S2012: and screening the N undetermined attributes of each telephone number in the user call behavior data to obtain the attribute characteristics of each telephone number in the user call behavior data.
For example, the N pending attributes of each phone number in the user call behavior data may be filtered according to a preset rule, for example, according to the credibility of each attribute information, each attribute information is sorted from high to low in credibility, and the sorting of the attribute information from high to low may be: user mark information, enterprise authentication information, enterprise yellow page information, telephone blacklist information, telephone white list information, intermediate numbers and common contacts; secondly, according to the reliability ranking of the attribute information, selecting undetermined attributes corresponding to attribute information with highest reliability from the N undetermined attributes of each telephone number in the user call behavior data;
attribute features can be classified into nuisance calls and non-nuisance calls, wherein the attribute features are classified as undetermined attributes of nuisance calls: crank calls, fraud calls, advertising calls and rejected calls, the pending attributes classified as attribute features being non-crank calls are: enterprise phone, priority answering phone, intermediate number phone and common contact phone; and then, obtaining the attribute characteristics of each telephone number in the user call behavior data according to the to-be-determined attribute corresponding to the attribute information with the highest credibility of each telephone number in the division basis and the user call behavior data.

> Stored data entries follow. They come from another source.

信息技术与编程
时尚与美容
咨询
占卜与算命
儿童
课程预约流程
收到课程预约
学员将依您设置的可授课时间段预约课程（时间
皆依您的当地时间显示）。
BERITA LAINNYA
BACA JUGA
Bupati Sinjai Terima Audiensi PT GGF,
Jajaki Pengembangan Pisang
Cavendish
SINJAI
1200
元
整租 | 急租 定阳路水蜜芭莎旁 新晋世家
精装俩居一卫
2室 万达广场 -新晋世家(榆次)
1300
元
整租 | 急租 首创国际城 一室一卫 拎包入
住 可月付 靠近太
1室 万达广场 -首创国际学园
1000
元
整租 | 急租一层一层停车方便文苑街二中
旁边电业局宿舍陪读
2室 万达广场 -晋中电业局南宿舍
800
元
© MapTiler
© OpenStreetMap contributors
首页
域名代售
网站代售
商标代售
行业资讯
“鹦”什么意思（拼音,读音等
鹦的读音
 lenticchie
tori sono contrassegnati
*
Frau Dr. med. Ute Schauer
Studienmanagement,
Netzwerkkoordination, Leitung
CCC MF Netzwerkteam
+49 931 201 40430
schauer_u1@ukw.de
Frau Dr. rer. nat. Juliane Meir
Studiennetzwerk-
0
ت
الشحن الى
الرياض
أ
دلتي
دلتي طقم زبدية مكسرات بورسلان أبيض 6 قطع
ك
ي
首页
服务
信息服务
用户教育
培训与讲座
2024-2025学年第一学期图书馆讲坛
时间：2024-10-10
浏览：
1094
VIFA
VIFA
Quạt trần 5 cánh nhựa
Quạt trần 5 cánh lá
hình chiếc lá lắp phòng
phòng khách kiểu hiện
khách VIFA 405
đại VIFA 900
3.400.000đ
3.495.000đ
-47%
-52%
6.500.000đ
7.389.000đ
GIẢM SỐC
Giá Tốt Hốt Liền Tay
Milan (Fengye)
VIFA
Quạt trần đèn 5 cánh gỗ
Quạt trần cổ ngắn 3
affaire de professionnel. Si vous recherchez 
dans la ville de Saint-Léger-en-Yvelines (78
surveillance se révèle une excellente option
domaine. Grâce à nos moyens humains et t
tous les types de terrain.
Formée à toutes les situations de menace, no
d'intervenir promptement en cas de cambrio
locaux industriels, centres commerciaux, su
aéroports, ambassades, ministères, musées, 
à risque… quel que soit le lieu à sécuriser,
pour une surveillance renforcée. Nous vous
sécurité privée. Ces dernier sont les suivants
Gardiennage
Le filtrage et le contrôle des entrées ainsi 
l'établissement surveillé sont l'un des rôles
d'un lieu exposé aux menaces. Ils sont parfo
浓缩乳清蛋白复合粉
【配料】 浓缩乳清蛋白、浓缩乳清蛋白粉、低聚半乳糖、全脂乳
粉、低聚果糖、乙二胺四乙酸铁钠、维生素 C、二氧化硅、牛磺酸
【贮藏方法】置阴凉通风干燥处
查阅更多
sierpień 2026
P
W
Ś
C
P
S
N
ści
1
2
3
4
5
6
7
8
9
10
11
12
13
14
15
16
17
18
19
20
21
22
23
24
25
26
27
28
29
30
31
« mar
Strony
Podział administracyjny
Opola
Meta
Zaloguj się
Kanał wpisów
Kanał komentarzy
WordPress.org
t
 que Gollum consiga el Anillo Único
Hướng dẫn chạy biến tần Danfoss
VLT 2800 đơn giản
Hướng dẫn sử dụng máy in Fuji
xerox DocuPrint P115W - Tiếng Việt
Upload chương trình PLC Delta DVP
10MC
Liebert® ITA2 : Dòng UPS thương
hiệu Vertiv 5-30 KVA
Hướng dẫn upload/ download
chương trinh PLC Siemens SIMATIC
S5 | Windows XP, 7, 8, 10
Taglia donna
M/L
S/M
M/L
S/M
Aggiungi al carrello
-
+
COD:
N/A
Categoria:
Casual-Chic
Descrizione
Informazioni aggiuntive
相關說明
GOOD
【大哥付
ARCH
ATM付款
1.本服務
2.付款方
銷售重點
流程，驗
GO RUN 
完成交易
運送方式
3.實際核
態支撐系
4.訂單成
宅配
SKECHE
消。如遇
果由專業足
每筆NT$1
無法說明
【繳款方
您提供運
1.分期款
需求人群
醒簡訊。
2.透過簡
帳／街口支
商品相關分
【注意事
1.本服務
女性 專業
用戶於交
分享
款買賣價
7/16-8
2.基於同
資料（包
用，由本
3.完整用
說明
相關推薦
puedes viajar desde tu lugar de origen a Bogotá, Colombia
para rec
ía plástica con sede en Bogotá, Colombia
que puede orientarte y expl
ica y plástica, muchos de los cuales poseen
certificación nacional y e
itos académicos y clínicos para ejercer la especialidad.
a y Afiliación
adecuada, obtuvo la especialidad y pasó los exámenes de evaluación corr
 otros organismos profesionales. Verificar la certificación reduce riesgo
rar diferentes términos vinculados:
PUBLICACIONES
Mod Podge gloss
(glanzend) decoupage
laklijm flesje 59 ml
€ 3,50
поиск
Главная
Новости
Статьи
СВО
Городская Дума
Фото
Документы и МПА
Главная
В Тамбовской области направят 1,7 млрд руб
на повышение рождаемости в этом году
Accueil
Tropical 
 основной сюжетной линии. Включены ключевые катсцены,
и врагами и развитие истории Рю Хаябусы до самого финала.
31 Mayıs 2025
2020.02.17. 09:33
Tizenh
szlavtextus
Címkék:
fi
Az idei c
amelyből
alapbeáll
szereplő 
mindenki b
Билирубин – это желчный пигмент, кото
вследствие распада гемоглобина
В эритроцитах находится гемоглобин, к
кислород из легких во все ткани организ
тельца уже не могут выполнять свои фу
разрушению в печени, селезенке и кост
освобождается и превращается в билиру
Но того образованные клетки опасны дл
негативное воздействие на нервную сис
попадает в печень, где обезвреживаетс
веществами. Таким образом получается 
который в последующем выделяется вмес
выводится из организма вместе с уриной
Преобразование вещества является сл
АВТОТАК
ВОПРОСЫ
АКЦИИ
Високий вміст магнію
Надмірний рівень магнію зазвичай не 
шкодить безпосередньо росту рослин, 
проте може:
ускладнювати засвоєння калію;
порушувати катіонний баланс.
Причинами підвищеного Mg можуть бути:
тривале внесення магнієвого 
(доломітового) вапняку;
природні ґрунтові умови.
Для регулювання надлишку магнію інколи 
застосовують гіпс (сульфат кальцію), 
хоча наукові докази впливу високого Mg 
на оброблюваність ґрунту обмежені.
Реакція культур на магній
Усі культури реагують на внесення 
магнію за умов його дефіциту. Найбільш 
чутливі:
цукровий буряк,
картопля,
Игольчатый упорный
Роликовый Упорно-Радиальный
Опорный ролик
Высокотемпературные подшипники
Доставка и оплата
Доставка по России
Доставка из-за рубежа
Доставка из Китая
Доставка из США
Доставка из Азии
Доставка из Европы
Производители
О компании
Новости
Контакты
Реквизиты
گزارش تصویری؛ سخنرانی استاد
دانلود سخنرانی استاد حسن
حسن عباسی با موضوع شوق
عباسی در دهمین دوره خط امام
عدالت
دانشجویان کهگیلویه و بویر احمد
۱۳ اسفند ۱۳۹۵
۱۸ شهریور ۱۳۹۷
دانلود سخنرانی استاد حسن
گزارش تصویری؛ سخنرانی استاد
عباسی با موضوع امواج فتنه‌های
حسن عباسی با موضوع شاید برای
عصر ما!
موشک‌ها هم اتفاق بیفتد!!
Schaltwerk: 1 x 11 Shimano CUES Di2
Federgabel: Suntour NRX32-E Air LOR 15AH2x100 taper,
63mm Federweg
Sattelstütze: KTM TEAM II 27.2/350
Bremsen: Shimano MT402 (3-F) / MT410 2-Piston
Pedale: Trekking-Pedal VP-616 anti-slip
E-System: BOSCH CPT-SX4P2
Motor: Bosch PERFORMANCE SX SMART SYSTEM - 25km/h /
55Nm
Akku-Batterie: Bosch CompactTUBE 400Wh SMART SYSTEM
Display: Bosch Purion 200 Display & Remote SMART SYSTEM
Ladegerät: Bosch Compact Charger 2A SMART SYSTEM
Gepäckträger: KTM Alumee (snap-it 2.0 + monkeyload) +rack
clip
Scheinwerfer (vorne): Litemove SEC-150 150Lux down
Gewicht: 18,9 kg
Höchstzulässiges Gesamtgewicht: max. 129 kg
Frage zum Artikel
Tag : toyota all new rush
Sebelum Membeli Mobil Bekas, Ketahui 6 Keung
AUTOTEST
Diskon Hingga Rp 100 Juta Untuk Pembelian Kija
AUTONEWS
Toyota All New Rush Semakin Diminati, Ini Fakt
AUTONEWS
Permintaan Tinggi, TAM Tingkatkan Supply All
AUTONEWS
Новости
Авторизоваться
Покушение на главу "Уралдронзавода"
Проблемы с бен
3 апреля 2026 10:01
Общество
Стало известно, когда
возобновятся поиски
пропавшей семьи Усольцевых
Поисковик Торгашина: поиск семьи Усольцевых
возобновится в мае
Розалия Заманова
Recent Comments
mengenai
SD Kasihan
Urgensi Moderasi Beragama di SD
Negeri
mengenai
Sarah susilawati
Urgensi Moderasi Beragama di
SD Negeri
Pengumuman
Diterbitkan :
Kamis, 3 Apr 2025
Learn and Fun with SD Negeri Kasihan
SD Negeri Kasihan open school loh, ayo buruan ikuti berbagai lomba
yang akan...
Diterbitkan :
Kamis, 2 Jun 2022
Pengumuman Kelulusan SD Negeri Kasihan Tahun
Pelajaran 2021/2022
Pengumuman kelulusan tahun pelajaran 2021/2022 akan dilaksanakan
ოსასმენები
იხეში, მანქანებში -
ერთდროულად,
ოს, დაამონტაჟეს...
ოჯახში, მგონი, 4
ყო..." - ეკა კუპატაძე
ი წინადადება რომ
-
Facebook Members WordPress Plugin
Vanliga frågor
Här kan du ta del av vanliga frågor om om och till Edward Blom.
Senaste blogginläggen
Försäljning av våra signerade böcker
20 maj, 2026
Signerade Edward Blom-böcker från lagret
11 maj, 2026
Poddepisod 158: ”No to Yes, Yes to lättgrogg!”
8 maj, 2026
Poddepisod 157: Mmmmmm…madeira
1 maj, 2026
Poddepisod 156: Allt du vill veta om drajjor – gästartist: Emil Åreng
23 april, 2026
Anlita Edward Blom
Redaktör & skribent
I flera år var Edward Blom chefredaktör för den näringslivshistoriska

Further, when each undetermined attribute is divided into a crank call or a non-crank call, the repeated occurrence frequency of each undetermined attribute can be counted, when the occurrence frequency of any undetermined attribute divided into crank calls is not smaller than a preset frequency threshold, the undetermined attribute is determined to be a crank call, and otherwise, the undetermined attribute is re-divided into a non-crank call.
Step S202: and performing data cleaning on the call behavior characteristics of all the telephone numbers in the user call behavior data to obtain the call behavior characteristics of all the telephone numbers in the cleaned user call behavior data.
In practical implementation, limited user call behavior data are classified arbitrarily to obtain a lot of user call behavior features, but not all call behavior features are beneficial to machine learning model training, so that data cleaning needs to be performed on the obtained call behavior features, wherein the data cleaning refers to finding and correcting recognizable errors in a data file, and the data cleaning includes checking data consistency, processing invalid values, processing missing values and the like.
Illustratively, the data cleansing of the call behavior characteristics of all telephone numbers in the call behavior data of the user may include the following steps:
s2021: deleting invalid columns of call behavior characteristics of all telephone numbers in the call behavior data of the user, wherein the invalid column deletion mainly comprises deleting two types of data, namely deleting a few columns of data in tens of thousands of rows of data, wherein the proportion of any type of data in the historical data in the whole historical data is very small, and the rows of data in the several columns of data are smaller than 1000; and secondly, some data which are irrelevant to the call behavior characteristics in the historical data.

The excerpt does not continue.